What you need to do — Would you copy all lines in the data that contain the word "September"?

Records to process —
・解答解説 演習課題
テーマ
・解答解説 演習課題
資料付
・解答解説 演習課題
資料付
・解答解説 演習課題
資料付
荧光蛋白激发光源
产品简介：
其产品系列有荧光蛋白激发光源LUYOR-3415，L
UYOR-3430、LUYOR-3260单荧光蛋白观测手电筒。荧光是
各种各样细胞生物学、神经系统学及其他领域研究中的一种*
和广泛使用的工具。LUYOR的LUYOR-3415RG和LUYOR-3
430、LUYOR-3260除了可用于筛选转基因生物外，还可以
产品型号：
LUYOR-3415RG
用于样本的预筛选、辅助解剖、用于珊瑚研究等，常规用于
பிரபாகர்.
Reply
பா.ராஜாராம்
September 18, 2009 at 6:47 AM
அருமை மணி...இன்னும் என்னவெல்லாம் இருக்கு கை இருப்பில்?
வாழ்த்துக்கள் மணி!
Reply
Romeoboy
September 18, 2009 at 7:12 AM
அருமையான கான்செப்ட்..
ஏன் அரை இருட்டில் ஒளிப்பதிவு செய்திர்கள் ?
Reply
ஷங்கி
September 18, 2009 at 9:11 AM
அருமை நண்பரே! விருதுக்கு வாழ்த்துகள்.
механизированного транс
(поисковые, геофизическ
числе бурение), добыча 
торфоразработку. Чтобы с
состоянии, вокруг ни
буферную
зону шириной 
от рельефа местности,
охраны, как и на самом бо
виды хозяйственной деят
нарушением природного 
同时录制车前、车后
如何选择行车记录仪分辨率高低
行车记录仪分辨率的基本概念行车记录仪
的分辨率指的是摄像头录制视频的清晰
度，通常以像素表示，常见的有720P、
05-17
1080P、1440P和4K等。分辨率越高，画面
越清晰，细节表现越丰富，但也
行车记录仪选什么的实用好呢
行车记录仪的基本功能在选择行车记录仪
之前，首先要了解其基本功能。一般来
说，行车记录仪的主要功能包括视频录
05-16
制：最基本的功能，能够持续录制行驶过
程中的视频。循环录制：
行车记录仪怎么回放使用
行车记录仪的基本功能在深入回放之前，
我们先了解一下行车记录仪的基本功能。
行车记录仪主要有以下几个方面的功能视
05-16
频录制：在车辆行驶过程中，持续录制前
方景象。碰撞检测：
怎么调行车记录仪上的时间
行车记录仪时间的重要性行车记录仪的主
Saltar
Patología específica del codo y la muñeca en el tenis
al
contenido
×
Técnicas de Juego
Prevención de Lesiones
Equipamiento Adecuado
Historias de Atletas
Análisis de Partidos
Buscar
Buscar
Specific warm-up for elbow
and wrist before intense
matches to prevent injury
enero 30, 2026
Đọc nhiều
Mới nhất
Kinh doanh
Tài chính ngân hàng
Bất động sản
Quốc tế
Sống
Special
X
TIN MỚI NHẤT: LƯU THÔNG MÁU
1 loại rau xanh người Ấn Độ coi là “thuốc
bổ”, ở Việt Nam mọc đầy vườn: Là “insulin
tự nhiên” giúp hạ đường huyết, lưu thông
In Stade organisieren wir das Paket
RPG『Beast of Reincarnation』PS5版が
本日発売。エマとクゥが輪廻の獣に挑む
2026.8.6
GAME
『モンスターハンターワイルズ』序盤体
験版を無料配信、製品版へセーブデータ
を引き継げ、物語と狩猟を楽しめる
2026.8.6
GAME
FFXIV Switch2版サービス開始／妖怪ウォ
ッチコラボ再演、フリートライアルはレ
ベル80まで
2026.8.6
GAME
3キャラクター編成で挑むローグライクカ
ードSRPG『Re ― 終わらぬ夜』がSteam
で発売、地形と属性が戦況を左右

* * *

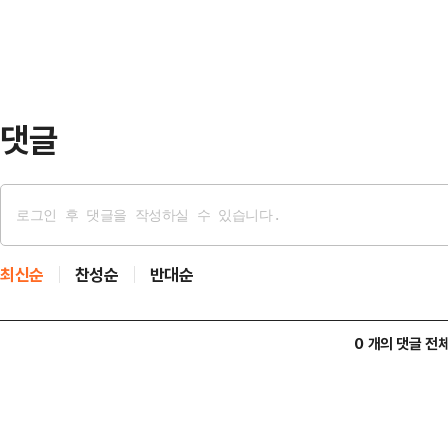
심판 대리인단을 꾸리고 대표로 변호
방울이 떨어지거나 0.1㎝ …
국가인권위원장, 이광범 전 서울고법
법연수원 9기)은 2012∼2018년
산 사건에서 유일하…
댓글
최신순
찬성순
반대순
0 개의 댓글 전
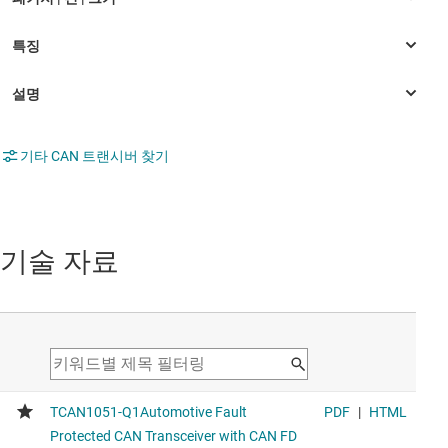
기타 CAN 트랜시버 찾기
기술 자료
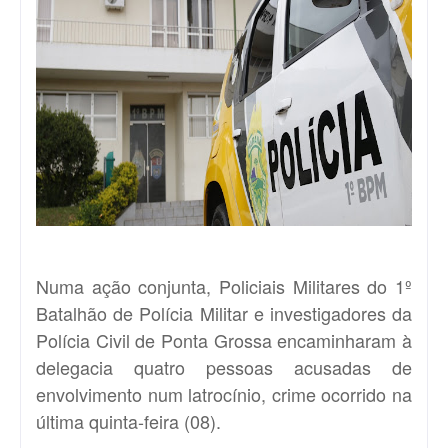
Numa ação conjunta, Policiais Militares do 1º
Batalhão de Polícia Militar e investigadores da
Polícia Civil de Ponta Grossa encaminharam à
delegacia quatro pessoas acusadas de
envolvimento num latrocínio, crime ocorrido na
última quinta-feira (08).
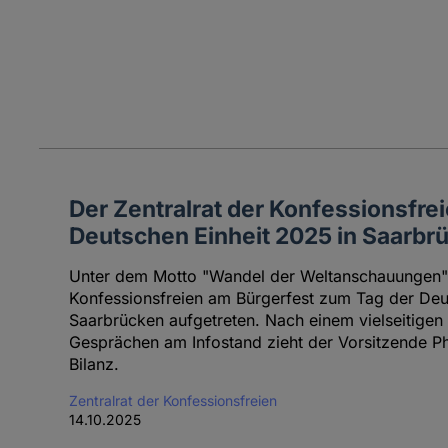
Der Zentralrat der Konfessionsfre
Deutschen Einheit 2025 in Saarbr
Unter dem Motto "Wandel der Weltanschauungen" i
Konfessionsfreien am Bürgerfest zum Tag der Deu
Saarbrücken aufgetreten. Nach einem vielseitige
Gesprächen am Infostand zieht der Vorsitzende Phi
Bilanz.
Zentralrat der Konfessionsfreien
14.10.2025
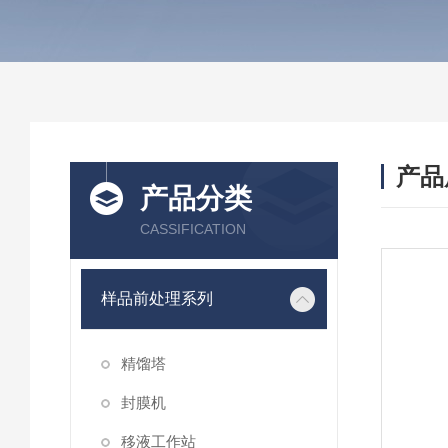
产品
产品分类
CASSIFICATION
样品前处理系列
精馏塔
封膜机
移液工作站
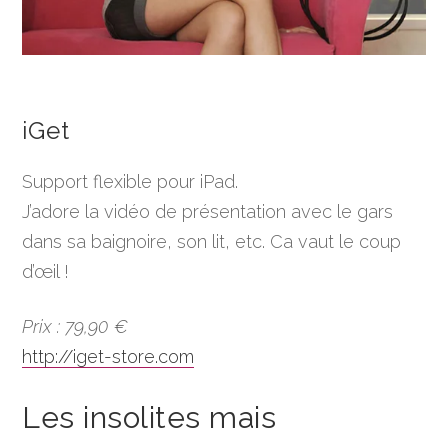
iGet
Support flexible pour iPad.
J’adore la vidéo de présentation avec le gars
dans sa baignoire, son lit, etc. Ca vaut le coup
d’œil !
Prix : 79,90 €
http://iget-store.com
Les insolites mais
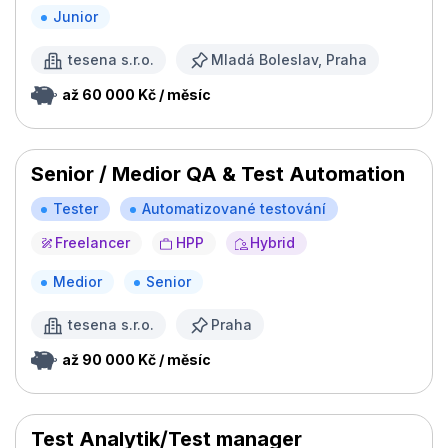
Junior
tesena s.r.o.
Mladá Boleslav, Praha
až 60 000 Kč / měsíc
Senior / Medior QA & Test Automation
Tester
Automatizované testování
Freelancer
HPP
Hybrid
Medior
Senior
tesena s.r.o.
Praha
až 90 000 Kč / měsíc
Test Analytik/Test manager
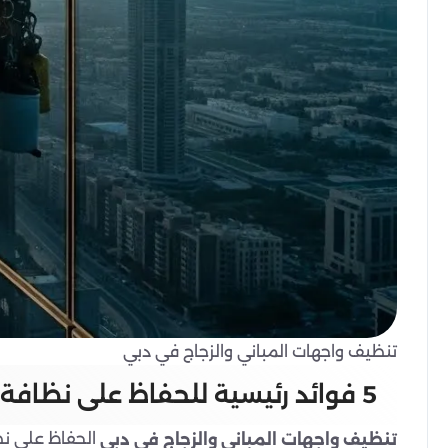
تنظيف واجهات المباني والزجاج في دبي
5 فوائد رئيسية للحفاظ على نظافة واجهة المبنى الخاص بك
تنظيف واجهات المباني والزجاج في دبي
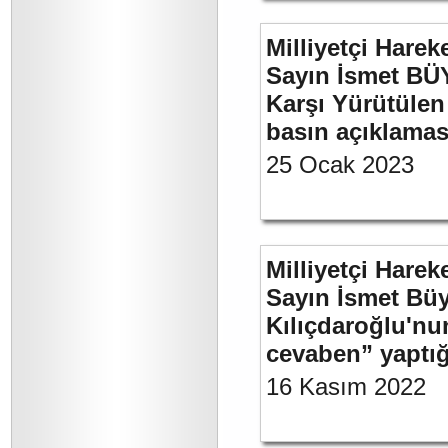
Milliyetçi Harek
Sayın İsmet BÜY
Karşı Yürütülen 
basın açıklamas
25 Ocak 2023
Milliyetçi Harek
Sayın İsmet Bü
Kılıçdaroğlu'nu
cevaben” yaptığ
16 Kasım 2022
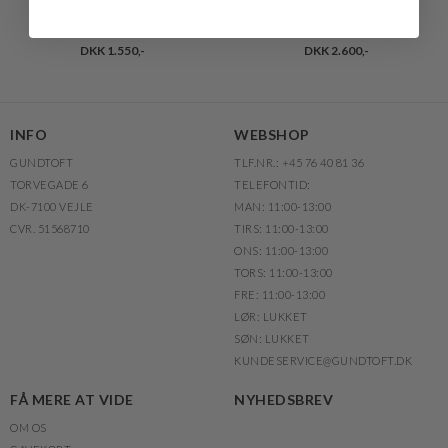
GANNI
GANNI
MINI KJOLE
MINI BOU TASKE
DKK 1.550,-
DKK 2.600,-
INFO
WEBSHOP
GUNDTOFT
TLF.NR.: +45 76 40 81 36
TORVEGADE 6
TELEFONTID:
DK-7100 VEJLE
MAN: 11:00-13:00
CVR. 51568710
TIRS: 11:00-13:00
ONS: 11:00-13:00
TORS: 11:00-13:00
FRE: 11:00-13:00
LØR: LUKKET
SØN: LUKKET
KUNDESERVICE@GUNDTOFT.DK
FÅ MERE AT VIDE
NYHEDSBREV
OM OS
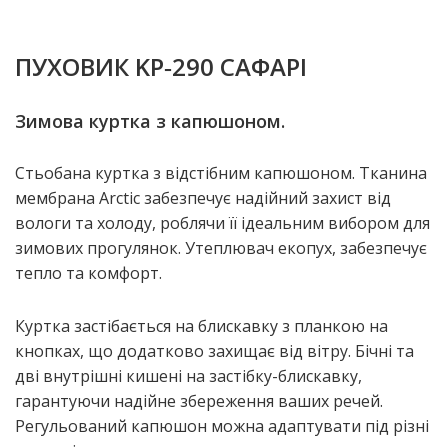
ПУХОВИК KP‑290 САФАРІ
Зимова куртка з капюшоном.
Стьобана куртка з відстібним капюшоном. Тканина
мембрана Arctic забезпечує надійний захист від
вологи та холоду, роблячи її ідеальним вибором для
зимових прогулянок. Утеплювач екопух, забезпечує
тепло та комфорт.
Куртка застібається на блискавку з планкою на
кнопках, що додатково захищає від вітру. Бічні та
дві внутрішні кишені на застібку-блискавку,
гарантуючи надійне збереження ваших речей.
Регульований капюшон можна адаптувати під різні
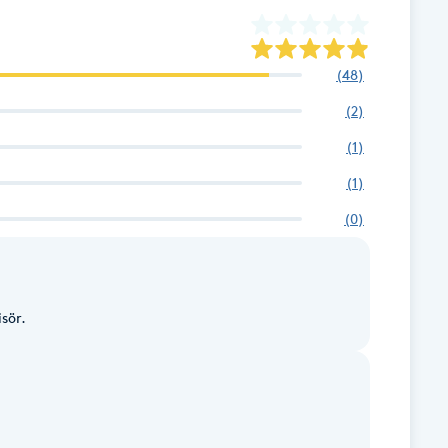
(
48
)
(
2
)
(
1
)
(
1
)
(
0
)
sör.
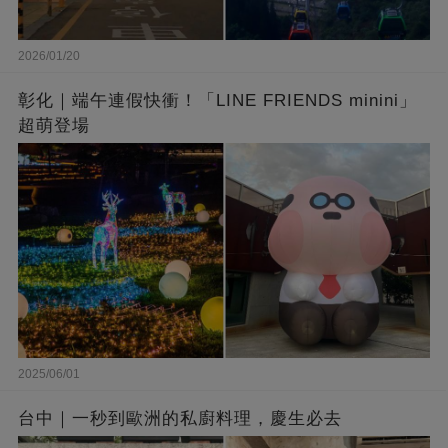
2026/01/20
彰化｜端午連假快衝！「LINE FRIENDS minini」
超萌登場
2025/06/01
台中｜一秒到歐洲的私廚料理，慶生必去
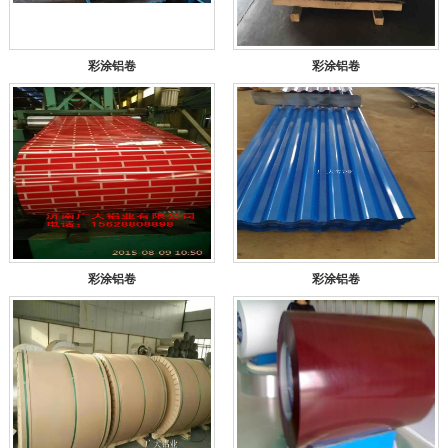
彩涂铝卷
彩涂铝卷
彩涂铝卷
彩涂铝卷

* * *

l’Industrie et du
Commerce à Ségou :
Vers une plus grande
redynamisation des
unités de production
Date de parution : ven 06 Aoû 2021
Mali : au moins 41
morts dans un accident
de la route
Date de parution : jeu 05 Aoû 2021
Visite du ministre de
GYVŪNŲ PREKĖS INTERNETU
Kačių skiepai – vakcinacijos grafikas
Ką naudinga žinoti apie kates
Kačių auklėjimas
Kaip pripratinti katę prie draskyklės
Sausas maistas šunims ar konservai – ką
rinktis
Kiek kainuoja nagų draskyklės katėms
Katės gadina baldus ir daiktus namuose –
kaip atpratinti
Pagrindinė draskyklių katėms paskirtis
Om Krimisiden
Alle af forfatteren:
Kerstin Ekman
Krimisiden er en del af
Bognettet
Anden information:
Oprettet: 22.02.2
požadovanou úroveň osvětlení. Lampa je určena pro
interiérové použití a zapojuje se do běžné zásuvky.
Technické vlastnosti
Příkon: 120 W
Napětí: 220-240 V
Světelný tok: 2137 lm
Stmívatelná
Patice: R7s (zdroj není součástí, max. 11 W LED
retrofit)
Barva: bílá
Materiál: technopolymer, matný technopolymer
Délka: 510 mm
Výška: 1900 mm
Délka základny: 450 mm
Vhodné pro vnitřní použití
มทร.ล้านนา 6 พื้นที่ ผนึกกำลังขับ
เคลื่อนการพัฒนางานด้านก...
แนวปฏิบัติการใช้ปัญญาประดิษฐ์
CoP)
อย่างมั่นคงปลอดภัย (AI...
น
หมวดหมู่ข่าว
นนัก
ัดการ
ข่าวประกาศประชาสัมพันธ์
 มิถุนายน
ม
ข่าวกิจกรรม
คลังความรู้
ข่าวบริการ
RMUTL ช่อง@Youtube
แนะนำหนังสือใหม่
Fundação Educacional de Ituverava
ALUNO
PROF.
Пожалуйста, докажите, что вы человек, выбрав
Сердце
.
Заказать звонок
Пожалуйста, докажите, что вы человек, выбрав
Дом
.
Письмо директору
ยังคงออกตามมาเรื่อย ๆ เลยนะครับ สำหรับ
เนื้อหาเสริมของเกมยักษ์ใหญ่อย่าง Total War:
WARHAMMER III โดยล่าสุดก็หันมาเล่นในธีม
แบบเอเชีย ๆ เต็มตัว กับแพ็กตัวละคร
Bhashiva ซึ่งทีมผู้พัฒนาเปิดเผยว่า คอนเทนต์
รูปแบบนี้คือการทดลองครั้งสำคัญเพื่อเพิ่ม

Solution to this exercise —
September 18, 2009 at 6:47 AM
September 18, 2009 at 7:12 AM
September 18, 2009 at 9:11 AM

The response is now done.